* **EXERCISE AIM**: Print the line containing "3 for 2 på barnebøker" and every line after it exactly as written, through the end of the records.

*** Opening GIVEN DATA ***

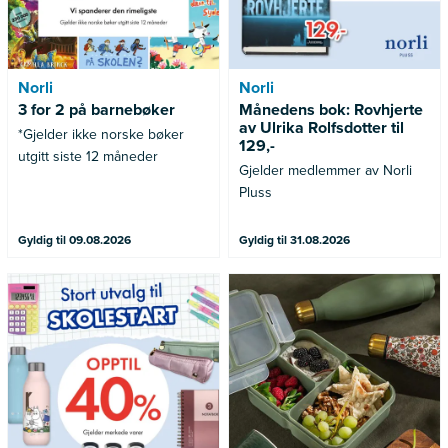
Norli
Norli
3 for 2 på barnebøker
Månedens bok: Rovhjerte
av Ulrika Rolfsdotter til
*Gjelder ikke norske bøker
129,-
utgitt siste 12 måneder
Gjelder medlemmer av Norli
Pluss
Gyldig til 09.08.2026
Gyldig til 31.08.2026
Gjelder merkede varer
Gjelder ikke allerede nedsatte
varer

*** Closing GIVEN DATA ***

* **EXERCISE RESULT**:
3 for 2 på barnebøker
Månedens bok: Rovhjerte
av Ulrika Rolfsdotter til
*Gjelder ikke norske bøker
129,-
utgitt siste 12 måneder
Gjelder medlemmer av Norli
Pluss
Gyldig til 09.08.2026
Gyldig til 31.08.2026
Gjelder merkede varer
Gjelder ikke allerede nedsatte
varer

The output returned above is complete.